=== Begin Enclosure ===

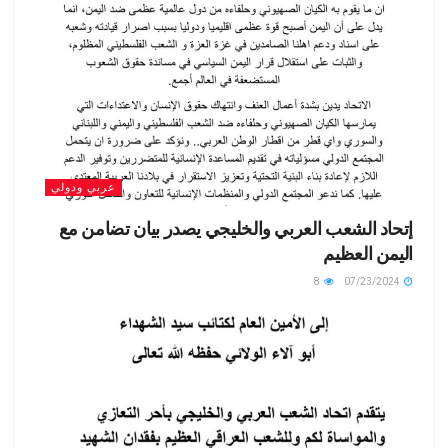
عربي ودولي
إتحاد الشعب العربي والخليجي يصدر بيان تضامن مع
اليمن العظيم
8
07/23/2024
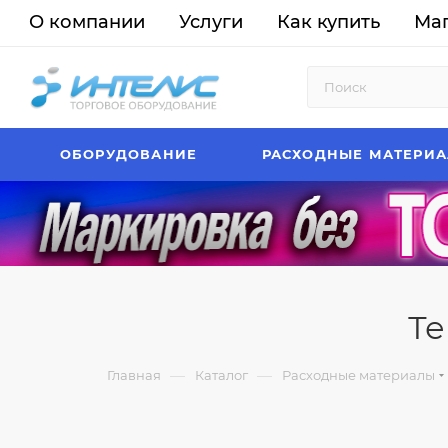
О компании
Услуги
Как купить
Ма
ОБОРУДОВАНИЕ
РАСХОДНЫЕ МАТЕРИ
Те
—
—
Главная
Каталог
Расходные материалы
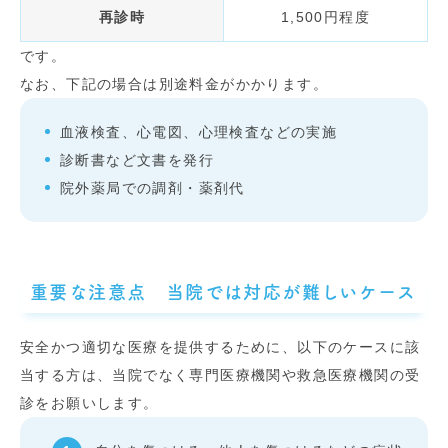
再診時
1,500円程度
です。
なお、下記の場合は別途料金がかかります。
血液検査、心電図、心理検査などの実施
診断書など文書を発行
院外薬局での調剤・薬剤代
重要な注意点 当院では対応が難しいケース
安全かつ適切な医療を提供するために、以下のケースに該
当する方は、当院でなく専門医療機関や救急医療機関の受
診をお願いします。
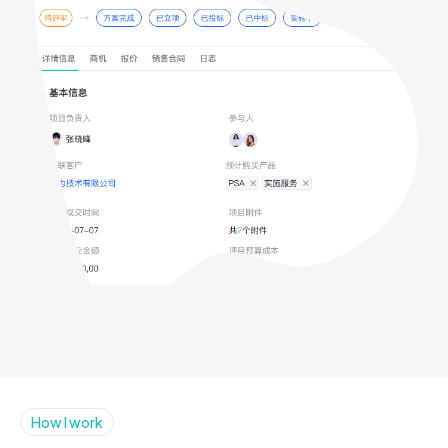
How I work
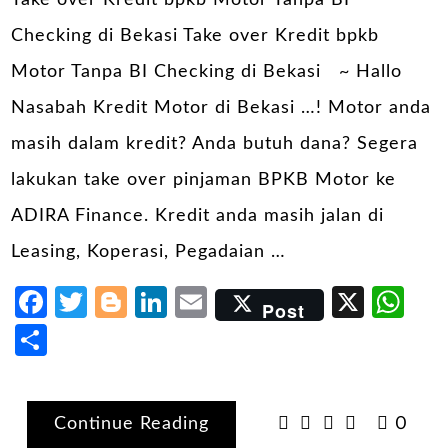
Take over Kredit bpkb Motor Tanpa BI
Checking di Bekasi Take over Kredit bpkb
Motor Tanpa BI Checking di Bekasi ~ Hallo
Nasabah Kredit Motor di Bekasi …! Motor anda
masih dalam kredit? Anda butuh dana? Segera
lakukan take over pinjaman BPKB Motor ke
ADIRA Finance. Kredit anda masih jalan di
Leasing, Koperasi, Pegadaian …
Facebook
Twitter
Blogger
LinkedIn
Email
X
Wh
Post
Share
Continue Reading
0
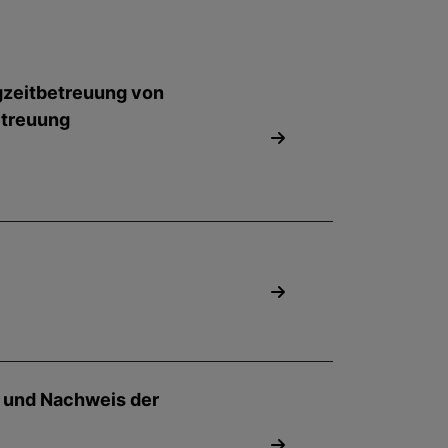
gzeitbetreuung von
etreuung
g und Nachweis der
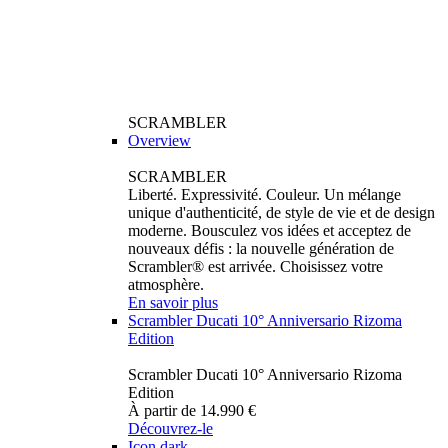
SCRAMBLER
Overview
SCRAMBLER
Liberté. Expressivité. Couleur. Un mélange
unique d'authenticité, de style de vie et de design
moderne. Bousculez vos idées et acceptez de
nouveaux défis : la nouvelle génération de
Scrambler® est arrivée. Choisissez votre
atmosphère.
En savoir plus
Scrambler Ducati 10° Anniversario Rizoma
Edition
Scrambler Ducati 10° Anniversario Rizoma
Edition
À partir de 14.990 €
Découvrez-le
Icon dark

=== End Enclosure ===

[DIRECTIONS FOR THIS TASK] In the data above, find each line that uses the string "Checking". Copy it.

[WRITTEN REPLY]
Checking di Bekasi Take over Kredit bpkb
Motor Tanpa BI Checking di Bekasi ~ Hallo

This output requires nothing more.